PRIMARILY PRESIDENTIAL DESTINATIONS: THE LBJ RANCH
Welcome to number two in a series about presidential homes, libraries and other sites. Last week I talked about the LBJ Library which was the first presidential library I ever visited. By coincidence, on my last vacation we visited the LBJ Ranch, so that seems like it should be next.
Where to Stay When You Visit the Ranch
The most logical place to stay when you visit the LBJ Ranch is Fredericksburg and it’s a destination worthy of at least it’s own day, so don’t skimp on time when you head to the LBJ Ranch. Austin, the State Capitol; Bandera, Cowboy Capital of the World; Luckenbach, made famous by Waylon Jennings; New Brunsfels, home to Wurstfest, Schlitterbahn and tubing on the Guadalupe; and even San Antonio, my favorite vacation destination are all nearby, so you could easily plan anything from a long weekend to a two week vacation in the area.

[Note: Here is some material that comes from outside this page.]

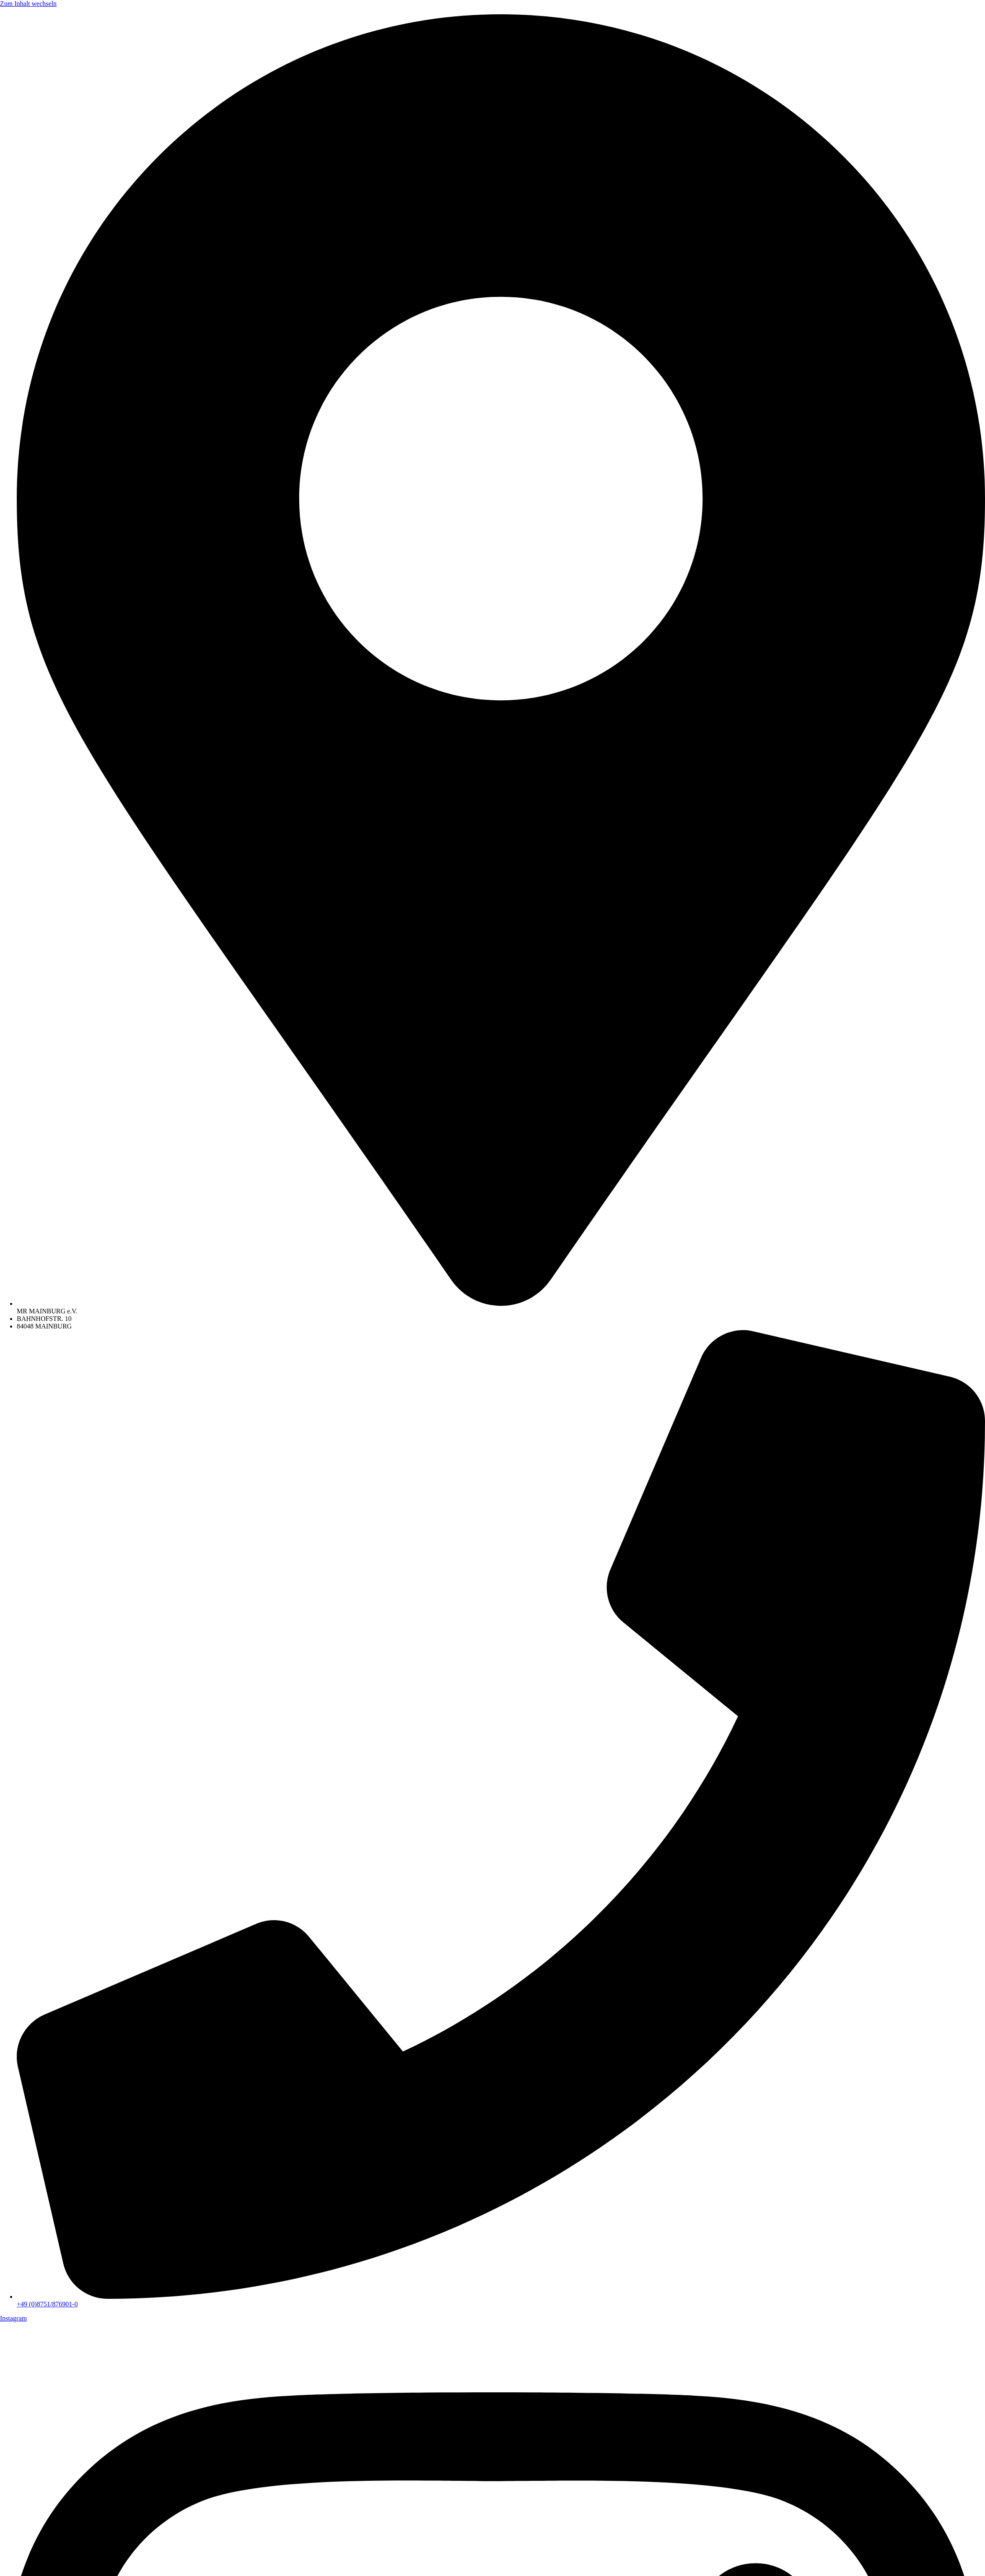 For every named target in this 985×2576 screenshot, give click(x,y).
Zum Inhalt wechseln (28, 3)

The area is full of great little bed and breakfast accommodations, but my favorite place to sleep is the 4 Sixes Pullman Train Car. In fact, of all the hotels, motels and other places I’ve called my temporary home on the road, the 4 Sixes is one of my current favorites. Usually when I stay somewhere I enjoy, I’m eager to recommend it, but if I go back to the area I’ll want to check out something else. No chance of that in Fredericksburg. This great big, huge train car, complete with sitting room, two bathrooms, a dressing room, bedroom, dining room and kitchen is all yours. It’s cute and quaint, but it’s also historical. Quanah Parker and Theodore Roosevelt are just a couple of the famous people who slept there. But on to The Ranch
Visiting The Ranch
The LBJ National Historic Park actually has several different areas. You can visit his boyhood home, the Ranch and the Johnson Settlement, which traces the history of the Johnson family back to a log cabin. I recommend it all, but if you only have a limited time, the Ranch is what you want to see.
At the Ranch, you’ll need to stop at the Visitor’s Center. It wasn’t so long ago that you could only see the ranch through the windows of a bus boarded at the Johnson Settlement, but now you can drive through on your own. You must have a pass to tool around the premises and they’ll give you some goodies, like a CD, to enhance your visit. Just past the visitor center, we stopped at the Sauer-Beckmann Living History Farm, which actually had nothing to do with LBJ, but was an interesting interpretation of farm life at the turn of the 20th century.
Then it was all LBJ – a Head Start School, Trinity Lutheran Church and a reconstruction of his birthplace. Bill and I lingered in the private cemetery contemplating the public and private man who lay beneath the pink granite monument. Not far past his grandparent’s house we made a left turn and drove along next to his private airstrip. Turning left again we arrived at his show barn and made a brief stop to better understand the Rancher President. Finally we arrived at the Texas White House Complex.
The Air Force One Jet which used to bring LBJ to Texas was parked next to the house. We took a tour through the large, yet modest, home of the 36th president. Comfortable, but not opulent, the house was obviously a well-loved family home, not a showplace for foreign dignitaries, though it certainly entertained a whole herd of them. Back in our car, we could understand why a man would say, “I shall not seek and I will not accept the nomination of my party as your President,” so he could be home in a place like the LBJ Ranch.
Have you been to the LBJ Ranch? Did your visit change your impressions of the president? I’d like to hear what you think.